As Intune only has the option to set it fixed, I wrote a small script to do this job for me. There are a lot of other solutions out there covering this topic, this is now my approach. I wanted to have a similar approach like Intune, pointing to a public URL, I’ve chosen a Azure blob storage to store the wallpaper images. To provide the best user experience I implemented a small extra logic to find the aspect ratio of the primary monitor. For example, most laptops nowadays come with a ratio of 16×9 or 3×2. So, the script is figuring out the aspect ratio and downloads a wallpaper fitting this aspect ratio. By definition for a 16×9 aspect ratio it will download the file wallpaper-16×9.jpg from the Azure blob storage. This way I can provide the correct wallpapers for every device with little effort. I just have to create them and upload them to the Azure blob storage account. If you don’t like to provide so many different wallpapers, I do a fallback. If a wallpaper for the determined aspect ratio is not found, I try to get one which is mostly compatible. For example a 4×3 display is detected and the image is not available, I will do a fallback download to 3×2.
As the lowest common denominator you have to provide 2 wallpaper images on the Azure blob storage. In the fallback case all aspect ratios will be mapped to one of these ratios:
- wallpaper-16×9.jpg
- wallpaper-3×2.jpg
Here an example of a Azure blob storage container:

The access level must be set to anonymous read access (anonymous access is totally okay for wallpapers in my opinion, nothing to hide or containing relevant information, keep it simple):

So, if everything is setup for the wallpaper storage, you have to upload the PowerShell script to Intune.
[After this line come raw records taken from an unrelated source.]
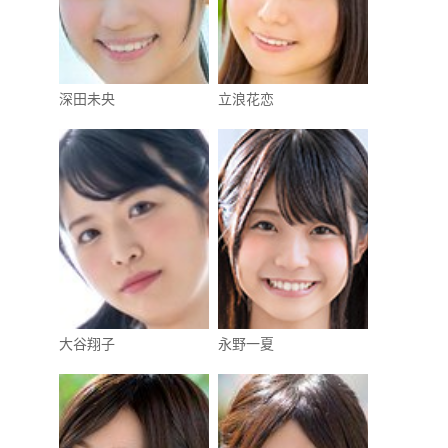
深田未央
立浪花恋
大谷翔子
永野一夏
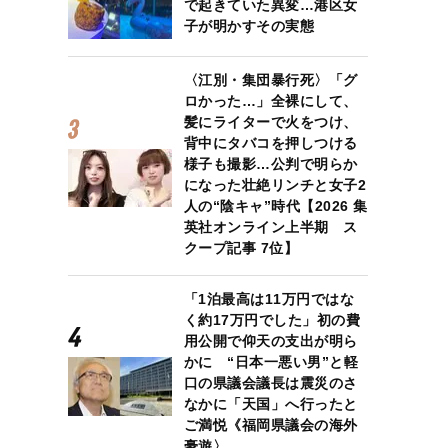
で起きていた異変…港区女
子が明かすその実態
〈江別・集団暴行死〉「グ
ロかった…」全裸にして、
髪にライターで火をつけ、
背中にタバコを押しつける
様子も撮影…公判で明らか
になった壮絶リンチと女子2
人の“陰キャ”時代【2026 集
英社オンライン上半期 ス
クープ記事 7位】
「1泊最高は11万円ではな
く約17万円でした」初の費
用公開で仰天の支出が明ら
かに “日本一悪い男”と軽
口の県議会議長は震災のさ
なかに「天国」へ行ったと
ご満悦《福岡県議会の海外
豪遊〉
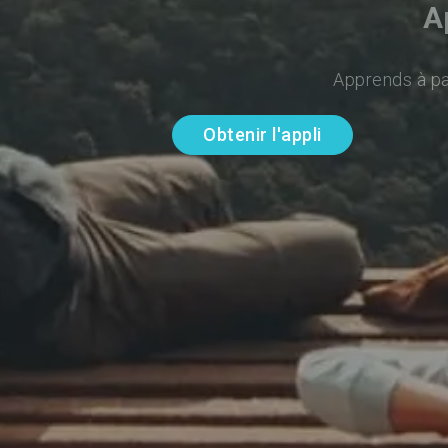
A
Apprends à par
Obtenir l'appli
The script figures out the aspect ratio and gets the correct wallpaper image and sets it for you. The script must be configured to run in user context of the logged on user:

If you later decide to update the picture you can simply replace the images on the Azure blob storage with the new wallpaper images. Then you have to re-upload the PowerShell script to Intune to trigger it again. The re-upload is necessary, otherwise Intune will not trigger the script again, as it is marked as already run.
The following logic is available in the script:
- The first run off the script, if there is no wallpaper found, the script will download and set the correct wallpaper for the aspect ratio.
- If the script is triggered to run again:
- If the current wallpaper is still our pre-defined one (registry: HKCU\Control Panel\Desktop\WallPaper) the script will go and download the correct aspect ratio image again and set/refreshes it.
- If the current wallpaper is a user-defined one, the script will not change anything.
This makes it possible to change the pre-defined wallpaper only for devices which are still having the pre-defined wallpaper set. All other devices which already set a personalized wallpapers are not touched.
Everything will be logged to “%localappdata%\temp\Set-Wallpaper.log” in the format of the ConfigMgr Tace Log Tool (cmtrace.exe), like seen below into

To get everything working just replace the Azure blob storage account with your blob container URL:

To setup an Azure blob storage account just follow this official guide here: Quickstart: Upload, download, and list blobs with the Azure portal
Update: Based on a readers comment, I would like to mention here that it is also possible to modify the wallpaper prefix, in the script example above $global:wallpaper is set to wallpaper. You can easily change this to your needs, same for the extension if you like to have .png files. Changing the prefix gives the option to target two versions of the script to different AAD groups. Example: Wallpaper script one for APAC has prefix set to apac, script two for EMEA set to emea. The blob storage can be the same(!), it just needs to have apac-16×9.jpg, apac-3×2.jpg and emea-16×9.jpg and emea-3×2.jpg. Now target APAC wallpaper script to APAC user group and EMEA wallpaper script to EMEA users group. Et voilà!
If everything went well you will see a nice fitting wallpaper applied to your device, right after enrollment with Autopilot. In this example a 16×9 wallpaper was used from the blob storage container.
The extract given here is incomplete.